This was our thought process:
We have received a lot of negative feedback regarding this number so we want to explain the meaning and motivation. A single number can never characterize the performance of an architecture. The only thing that really matters is how many seconds and how many joules YOUR application consumes on a specific platform.
Still, we think multiplying the core frequency(700MHz) times the number of cores (64) is as good a metric as any. As a comparison point, the theoretical peak GFLOPS number often quoted for GPUs is really only reachable if you have an application with significant data parallelism and limited branching. Other numbers used in the past by processors include: peak GFLOPS, MIPS, Dhrystone scores, CoreMark scores, SPEC scores, Linpack scores, etc. Taken by themselves, datasheet specs mean very little. We have published all of our data and manuals and we hope it's clear what our architecture can do. If not, let us know how we can convince you.
That said, I still think that the GHz stat is just about as BAD a metric as any (I suppose "pin count times # of cores" would be worse :-). About the only positive inference I can draw from this is that you have the thermal situation in your system under control.

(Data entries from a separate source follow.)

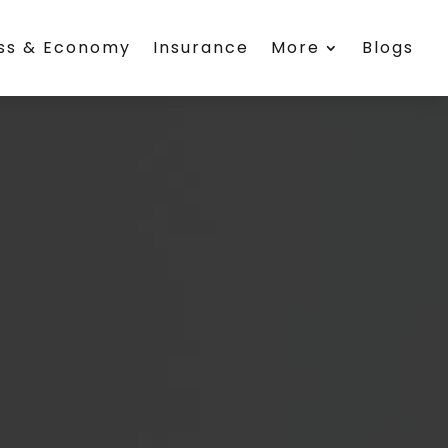
ess & Economy
Insurance
More
Blogs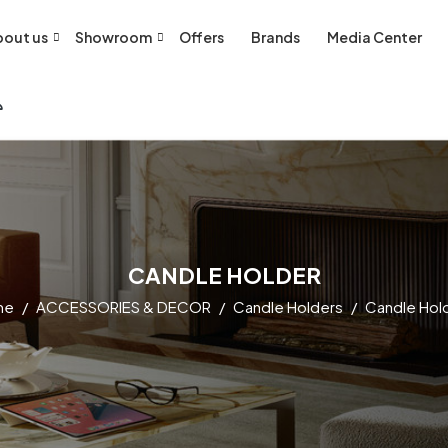
out us
Showroom
Offers
Brands
Media Center
CANDLE HOLDER
me
ACCESSORIES & DECOR
Candle Holders
Candle Hol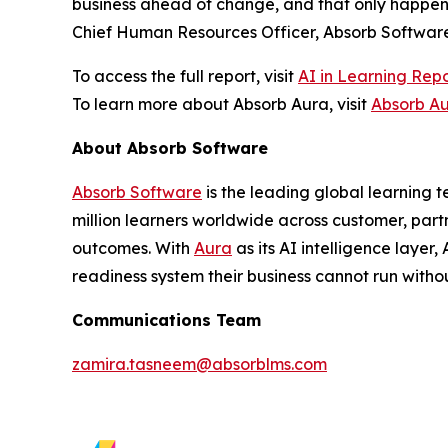
business ahead of change, and that only happens
Chief Human Resources Officer, Absorb Software
To access the full report, visit
AI in Learning Rep
To learn more about Absorb Aura, visit
Absorb A
About Absorb Software
Absorb Software
is the leading global learning 
million learners worldwide across customer, part
outcomes. With
Aura
as its AI intelligence layer
readiness system their business cannot run withou
Communications Team
zamira.tasneem@absorblms.com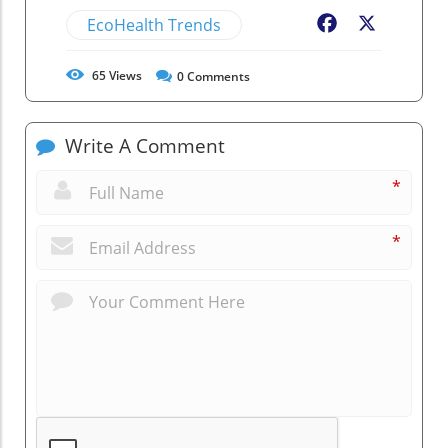
EcoHealth Trends
Facebook
X
65
Views
0
Comments
Write A Comment
*
*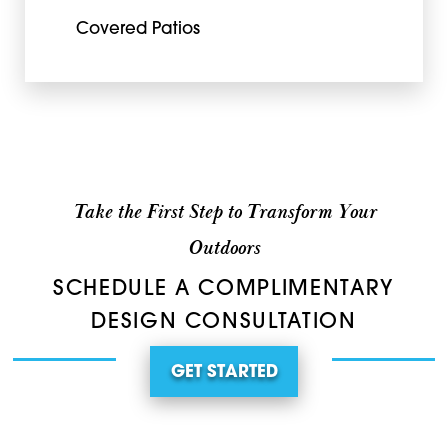
Covered Patios
Take the First Step to Transform Your
Outdoors
SCHEDULE A COMPLIMENTARY
DESIGN CONSULTATION
GET STARTED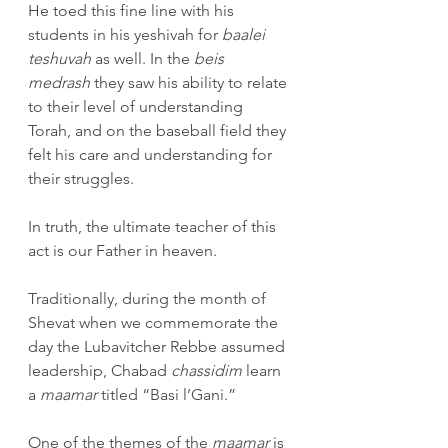
He toed this fine line with his 
students in his yeshivah for 
baalei 
teshuvah
 as well. In the 
beis 
medrash
 they saw his ability to relate 
to their level of understanding 
Torah, and on the baseball field they 
felt his care and understanding for 
their struggles.
In truth, the ultimate teacher of this 
act is our Father in heaven. 
Traditionally, during the month of 
Shevat when we commemorate the 
day the Lubavitcher Rebbe assumed 
leadership, Chabad 
chassidim
 learn 
a 
maamar 
titled “Basi l’Gani.”
One of the themes of the 
maamar
 is 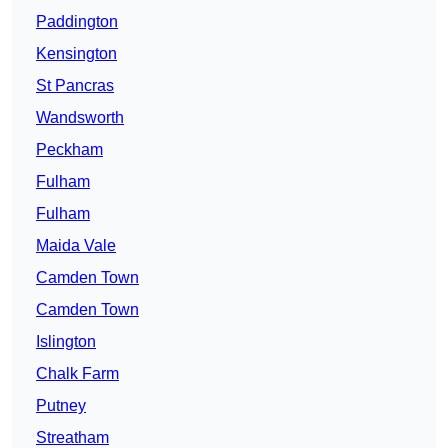
Paddington
Kensington
St Pancras
Wandsworth
Peckham
Fulham
Fulham
Maida Vale
Camden Town
Camden Town
Islington
Chalk Farm
Putney
Streatham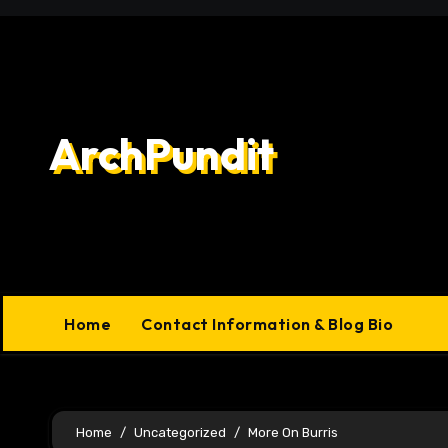
Skip
to
content
ArchPundit
Home
Contact Information & Blog Bio
Home
Uncategorized
More On Burris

But piling up cores and cooling them is, IMHO, one of the easiest parts of designing a massively parallel system. The interesting part of the design is the interconnections between the cores, and any metric that multiplies single core performance by number of cores tells me nothing about that.
So not only am I not learning a key part of the performance characteristics of your system, but by omitting it, you make me wonder whether the ENGINEERING of the system might be similarly misguided on this aspect as the MARKETING seems to be (i.e. does marketing omit this aspect of the system because it was not important to the engineers either?).
Linpack at least has benchmarks both for showing off the cores in nearly independent scenarios, and for showing the system when actual communication has to take place. Obviously, each parallel application is different, but you'd at least show ONE indication of performance in situations that are not embarrassingly parallel (http://en.wikipedia.org/wiki/Embarrassingly_parallel).
http://www.adapteva.com/white-papers/using-a-scalable-parall...
Corner turns for 2D FFTs are usually quite challenging for GPUs and CPUs.[ref] Yaniv, our DSP guru, completed the corner turn part of the algorithm with ease in a couple of days and the on chip data movement constitutes a very small portion of the total application wall time.(complete with source code published as well if you really want to dig).
It's hard to market FFT cycle counts to the general audience:-)